No es del todo sorprendente el trato que ha recibido el gobierno español por parte de Trump, pero el hecho de que el presidente haya amenazado con imponer un embargo contra España es bastante fuerte y en la práctica no está claro cómo funcionaría.
No obstante, sí es posible hacer un embargo, mas fácilmente España podría evitarlo a través de otros países de la Unión Europea -tomando en cuenta que EEUU comercia a través de la UE-, por lo que no sería una política muy útil. Por eso mismo, a la hora de manejar esa disputa diplomática y económica, tendría que tratar con la Unión Europea, lo cual sería demasiado complicado para la potencia y por eso lo veo poco probable.
Y en cuanto a la potencia asiática…
China tiene todo el interés de que el petróleo fluya por el estrecho de Ormuz, por ello no la veo con muchas ganas de tomar el lado iraní más allá de criticar la guerra. Al prevalecer el deseo de mantener el flujo del crudo, creo que Irán no va a poder contar con China, más allá de declaraciones de descontento sobre la guerra que se ha desatado.

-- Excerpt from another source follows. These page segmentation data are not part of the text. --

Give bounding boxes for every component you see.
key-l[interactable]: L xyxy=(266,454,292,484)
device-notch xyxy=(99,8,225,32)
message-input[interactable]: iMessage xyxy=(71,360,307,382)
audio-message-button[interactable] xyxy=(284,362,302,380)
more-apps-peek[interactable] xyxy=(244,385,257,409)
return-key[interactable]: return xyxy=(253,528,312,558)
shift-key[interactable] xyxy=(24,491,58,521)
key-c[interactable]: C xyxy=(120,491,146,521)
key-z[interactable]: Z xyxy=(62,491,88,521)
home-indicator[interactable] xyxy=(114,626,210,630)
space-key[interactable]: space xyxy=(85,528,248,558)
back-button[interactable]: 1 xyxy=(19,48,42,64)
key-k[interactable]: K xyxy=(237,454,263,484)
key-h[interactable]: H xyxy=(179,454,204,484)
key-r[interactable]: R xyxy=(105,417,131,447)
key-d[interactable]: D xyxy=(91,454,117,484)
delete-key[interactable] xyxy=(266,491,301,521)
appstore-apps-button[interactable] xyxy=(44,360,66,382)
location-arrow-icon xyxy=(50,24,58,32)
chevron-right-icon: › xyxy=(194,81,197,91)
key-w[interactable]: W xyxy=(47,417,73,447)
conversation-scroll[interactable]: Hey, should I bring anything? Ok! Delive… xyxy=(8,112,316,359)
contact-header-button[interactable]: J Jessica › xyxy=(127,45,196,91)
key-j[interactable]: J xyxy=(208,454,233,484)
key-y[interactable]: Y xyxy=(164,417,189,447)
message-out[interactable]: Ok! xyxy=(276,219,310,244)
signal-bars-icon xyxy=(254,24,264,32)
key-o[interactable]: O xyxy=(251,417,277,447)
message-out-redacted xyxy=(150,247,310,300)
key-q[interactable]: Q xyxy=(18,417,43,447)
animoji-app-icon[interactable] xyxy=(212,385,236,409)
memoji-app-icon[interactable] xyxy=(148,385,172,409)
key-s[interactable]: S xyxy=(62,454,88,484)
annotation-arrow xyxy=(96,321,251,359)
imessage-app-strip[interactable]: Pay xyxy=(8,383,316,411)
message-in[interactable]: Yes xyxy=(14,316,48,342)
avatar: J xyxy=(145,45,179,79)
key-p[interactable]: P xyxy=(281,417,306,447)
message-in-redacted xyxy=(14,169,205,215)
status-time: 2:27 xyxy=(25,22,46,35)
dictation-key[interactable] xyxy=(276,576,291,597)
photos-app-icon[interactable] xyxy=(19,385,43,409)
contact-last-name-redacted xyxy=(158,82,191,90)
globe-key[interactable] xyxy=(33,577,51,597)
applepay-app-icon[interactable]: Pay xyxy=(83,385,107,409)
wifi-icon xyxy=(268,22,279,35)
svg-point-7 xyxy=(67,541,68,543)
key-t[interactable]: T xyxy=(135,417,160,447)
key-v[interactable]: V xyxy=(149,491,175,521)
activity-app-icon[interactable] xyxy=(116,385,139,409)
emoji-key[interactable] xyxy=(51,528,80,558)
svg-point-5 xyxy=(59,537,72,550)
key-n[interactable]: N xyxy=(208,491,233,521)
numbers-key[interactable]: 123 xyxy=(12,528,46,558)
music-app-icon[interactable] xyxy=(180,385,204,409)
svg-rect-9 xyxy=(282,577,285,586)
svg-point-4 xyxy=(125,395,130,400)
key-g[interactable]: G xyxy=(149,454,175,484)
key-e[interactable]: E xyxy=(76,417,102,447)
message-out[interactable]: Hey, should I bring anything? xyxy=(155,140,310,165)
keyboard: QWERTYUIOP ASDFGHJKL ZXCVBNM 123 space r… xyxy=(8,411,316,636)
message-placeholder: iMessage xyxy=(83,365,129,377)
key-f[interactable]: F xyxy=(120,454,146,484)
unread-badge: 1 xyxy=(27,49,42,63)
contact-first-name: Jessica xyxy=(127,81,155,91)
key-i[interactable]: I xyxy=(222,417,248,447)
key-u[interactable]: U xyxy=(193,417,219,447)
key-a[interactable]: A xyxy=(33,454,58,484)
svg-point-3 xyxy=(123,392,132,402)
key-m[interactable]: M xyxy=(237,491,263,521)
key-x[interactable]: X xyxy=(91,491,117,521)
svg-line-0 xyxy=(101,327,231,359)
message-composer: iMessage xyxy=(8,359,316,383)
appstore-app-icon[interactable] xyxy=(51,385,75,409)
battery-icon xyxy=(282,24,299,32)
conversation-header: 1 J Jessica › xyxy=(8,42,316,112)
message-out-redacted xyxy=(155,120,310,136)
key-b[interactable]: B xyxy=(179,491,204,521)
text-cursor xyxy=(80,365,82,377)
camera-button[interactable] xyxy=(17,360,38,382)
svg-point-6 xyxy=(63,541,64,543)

Precisamente, hablando sobre el estrecho de Ormuz, luego del cierre, Irán señaló que atacaría cualquier embarcación que intentara transitar, pero Estados Unidos aseguró que brindaría protección. ¿Quién tiene la sartén por el mango?

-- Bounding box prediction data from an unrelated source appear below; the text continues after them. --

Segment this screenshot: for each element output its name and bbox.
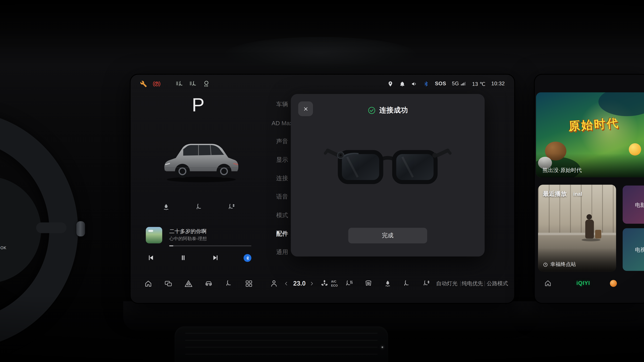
vehicle-panel: P 二十多岁的你啊 [137,93,260,290]
ac-eco-labels: A/C ECO [331,280,338,288]
dock-bar: 23.0 A/C ECO 自动灯光 纯电优先 公路模式 [131,274,514,293]
steering-ok-button[interactable]: OK [0,245,6,250]
divider [460,281,460,286]
gear-indicator: P [137,93,260,116]
media-progress-fill [169,245,173,246]
steering-wheel-spoke [36,222,66,233]
media-title: 二十多岁的你啊 [169,228,254,235]
passenger-screen: 原始时代 熊出没·原始时代 最近播放 inal 幸福终点站 电影 电视 [535,75,644,303]
fragrance-icon [384,279,392,288]
network-label: 5G [452,81,459,86]
orange-app-icon[interactable] [610,280,617,287]
seat-adjust-icon [422,279,430,288]
passenger-home-button[interactable] [544,279,552,287]
gear-stalk-knob[interactable] [76,221,85,237]
defrost-button[interactable] [364,279,373,288]
signal-bars-icon [460,81,466,87]
parking-brake-icon [153,80,161,88]
fan-icon [320,279,329,288]
person-icon [270,279,278,288]
smart-glasses-image [323,134,453,199]
pause-button[interactable] [179,254,187,262]
dashboard-vents [174,326,388,362]
bluetooth-audio-button[interactable] [244,254,252,262]
ac-label: A/C [331,280,338,284]
fan-ac-button[interactable] [320,279,329,288]
side-tile-label: 电视 [635,246,644,254]
road-mode-button[interactable]: 公路模式 [487,280,508,287]
dashboard-cowl [224,37,417,73]
hazard-triangle-icon [184,279,193,288]
seat-heat-icon [345,279,353,288]
auto-light-button[interactable]: 自动灯光 [436,280,458,287]
recent-figure-head [586,214,592,220]
recent-caption: 幸福终点站 [543,261,576,268]
recent-suitcase [595,230,601,239]
steering-heat-icon [202,80,210,88]
iqiyi-logo[interactable]: iQIYI [572,280,594,286]
home-button[interactable] [144,279,152,288]
status-led [382,347,383,348]
temperature-value[interactable]: 23.0 [293,280,306,287]
chevron-right-icon [309,281,314,286]
main-touchscreen: SOS 5G 13 ℃ 10:32 P [131,75,514,303]
recent-card[interactable]: 最近播放 inal 幸福终点站 [538,185,616,272]
driver-climate-button[interactable] [270,279,278,288]
seat-massage-button[interactable] [402,279,411,288]
seat-controls-button[interactable] [224,279,233,288]
status-right-group: SOS 5G 13 ℃ 10:32 [387,81,505,87]
next-track-button[interactable] [212,254,220,262]
bluetooth-icon [423,81,429,87]
side-tile-tv[interactable]: 电视 [623,228,644,271]
media-artist: 心中的阿勒泰-理想 [169,236,254,242]
temp-increase-button[interactable] [309,281,314,286]
seat-heat-button[interactable] [345,279,353,288]
status-left-group [140,80,210,88]
service-wrench-icon [140,80,147,87]
vehicle-image [158,124,244,190]
ev-priority-button[interactable]: 纯电优先 [462,280,483,287]
previous-track-button[interactable] [146,254,155,262]
seat-massage-icon [402,279,411,288]
home-icon [144,279,152,288]
volume-icon [411,81,417,87]
side-tile-movies[interactable]: 电影 [623,186,644,224]
quick-fragrance-button[interactable] [162,203,170,211]
side-tile-label: 电影 [635,202,644,209]
chevron-left-icon [284,281,289,286]
album-art [146,227,162,243]
home-icon [544,279,552,287]
display-switch-button[interactable] [164,279,172,288]
connection-success-modal: 连接成功 完成 [291,94,485,257]
history-clock-icon [543,262,548,267]
temp-decrease-button[interactable] [284,281,289,286]
fragrance-button[interactable] [384,279,392,288]
modal-header: 连接成功 [291,105,485,115]
network-indicator: 5G [452,81,466,87]
media-progress-bar[interactable] [169,245,252,246]
quick-seat-adjust-button[interactable] [227,203,236,211]
status-bar: SOS 5G 13 ℃ 10:32 [131,78,514,89]
recent-art-text: inal [574,191,582,197]
seat-climate-left-icon [176,80,183,88]
recent-art-floor [538,233,616,235]
featured-poster[interactable]: 原始时代 熊出没·原始时代 [536,92,644,177]
vehicle-controls-button[interactable] [204,279,213,288]
car-cabin-scene: OK SOS 5G 13 ℃ [0,0,644,362]
seat-adjust-button[interactable] [422,279,430,288]
quick-seat-massage-button[interactable] [195,203,203,211]
featured-caption: 熊出没·原始时代 [542,167,582,174]
recent-figure-shadow [582,239,601,242]
apps-grid-icon [244,279,253,288]
recent-title: 幸福终点站 [550,261,576,268]
notifications-icon [399,81,405,87]
screenshot-stage: OK SOS 5G 13 ℃ [0,0,644,362]
done-button[interactable]: 完成 [348,228,427,243]
defrost-icon [364,279,373,288]
recent-fade [538,248,616,272]
hazard-button[interactable] [184,279,193,288]
clock-label: 10:32 [492,81,505,86]
car-icon [204,279,213,288]
apps-button[interactable] [244,279,253,288]
location-icon [387,81,394,87]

Hasta el momento no hay mucho interés en pasar por el estrecho. Una cosa es que EEUU diga que va a dar seguridad y otra qué tanto le cree el mercado, ese es el verdadero test y, hasta ahora, el mercado no le cree de manera suficiente. Veremos cuánto cambia eso, pero mientras la realidad siga siendo así, los precios del petróleo y del gas lo están sintiendo. Sin embargo, las mismas empresas que mueven el crudo y lo trasladan por el estrecho tienen la última palabra.

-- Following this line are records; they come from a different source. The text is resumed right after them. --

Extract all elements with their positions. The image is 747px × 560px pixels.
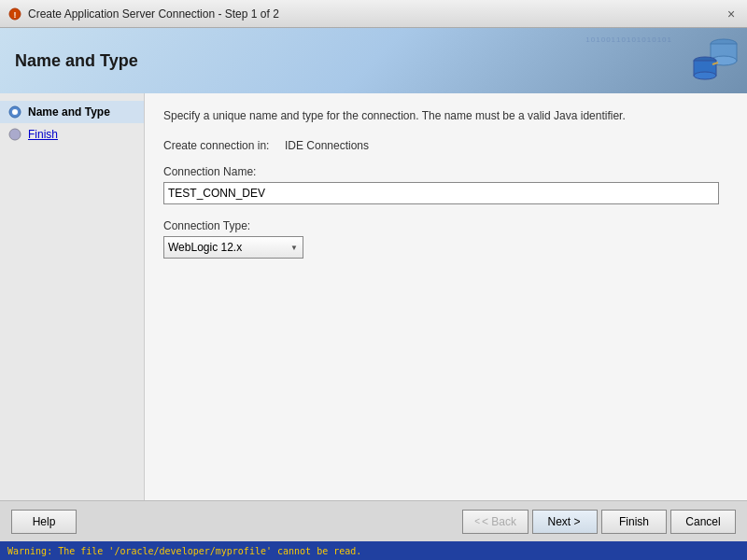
cancel-button[interactable]: Cancel [670,510,736,534]
footer-buttons: < < Back Next > Finish Cancel [462,510,736,534]
main-content: Name and Type Finish Specify a unique na… [0,93,747,500]
dialog-icon: ! [7,7,22,21]
help-button[interactable]: Help [11,510,77,534]
sidebar-item-finish[interactable]: Finish [0,123,144,146]
binary-text-decoration: 10100110101010101 [585,35,672,44]
connection-name-input[interactable] [163,182,719,204]
create-connection-label: Create connection in: [163,139,285,152]
close-button[interactable]: × [723,6,740,22]
sidebar-label-finish: Finish [28,128,58,141]
header-db-icon [677,33,742,84]
create-connection-value: IDE Connections [285,139,369,152]
back-button[interactable]: < < Back [462,510,529,534]
next-label: Next > [547,515,580,528]
create-connection-row: Create connection in: IDE Connections [163,139,728,152]
connection-name-label: Connection Name: [163,165,728,178]
sidebar-item-name-and-type[interactable]: Name and Type [0,101,144,123]
connection-name-group: Connection Name: [163,165,728,204]
back-arrow: < [474,516,480,526]
status-text: Warning: The file '/oracle/developer/myp… [7,546,361,556]
sidebar: Name and Type Finish [0,93,145,500]
status-bar: Warning: The file '/oracle/developer/myp… [0,541,747,560]
header-title: Name and Type [15,51,138,71]
instruction-text: Specify a unique name and type for the c… [163,108,728,124]
title-bar-text: Create Application Server Connection - S… [28,7,723,21]
back-label: < Back [482,515,516,528]
connection-type-label: Connection Type: [163,219,728,232]
svg-point-7 [694,72,716,79]
next-button[interactable]: Next > [532,510,598,534]
footer: Help < < Back Next > Finish Cancel [0,500,747,541]
connection-type-group: Connection Type: WebLogic 12.x WebLogic … [163,219,728,259]
svg-point-11 [9,129,21,140]
title-bar: ! Create Application Server Connection -… [0,0,747,28]
active-step-icon [7,105,22,119]
connection-type-wrapper: WebLogic 12.x WebLogic 10.x GlassFish JB… [163,236,303,259]
finish-button[interactable]: Finish [601,510,667,534]
sidebar-label-name-and-type: Name and Type [28,105,110,119]
svg-point-10 [12,109,18,115]
header-area: Name and Type 10100110101010101 [0,28,747,93]
connection-type-select[interactable]: WebLogic 12.x WebLogic 10.x GlassFish JB… [163,236,303,259]
svg-text:!: ! [14,10,17,20]
inactive-step-icon [7,127,22,142]
form-area: Specify a unique name and type for the c… [145,93,747,500]
header-decoration: 10100110101010101 [560,28,747,93]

¿Paralelismo cercano o lejano con Venezuela?
Irán, simplemente, no es Venezuela. Trump declaró que el modelo venezolano sería el ideal, ya que se trataba de solamente tener que retirar a dos personas del régimen y tratar con lo que quedaba. Sin embargo, hay una oposición bien organizada, con una líder bien conocida, que tiene el país entero detrás de ella y que recibió su legitimidad en las urnas.
Es un territorio no polarizado ni de manera religiosa ni de manera geográfica, mientras que Irán es todo lo contrario. Es una oposición bastante fracturada ideológicamente, por lo que la idea de que luego de un colapso del régimen -que tampoco es garantizado- la gobernabilidad de ese país sea absolutamente manejable no se puede comparar con el caso venezolano.
¿Cuáles son los límites de Trump?
El problema es que durante décadas se ha creado un ejecutivo sumamente poderoso, mucho más de lo que en realidad permite la Constitución, y lo ha hecho especialmente en temas de política exterior, donde los límites del presidente son pocos. Por lo tanto, el mandatario va a tener mucha libertad para tomar decisiones unilateralmente, a menos de que el Congreso explícitamente le ponga restricciones.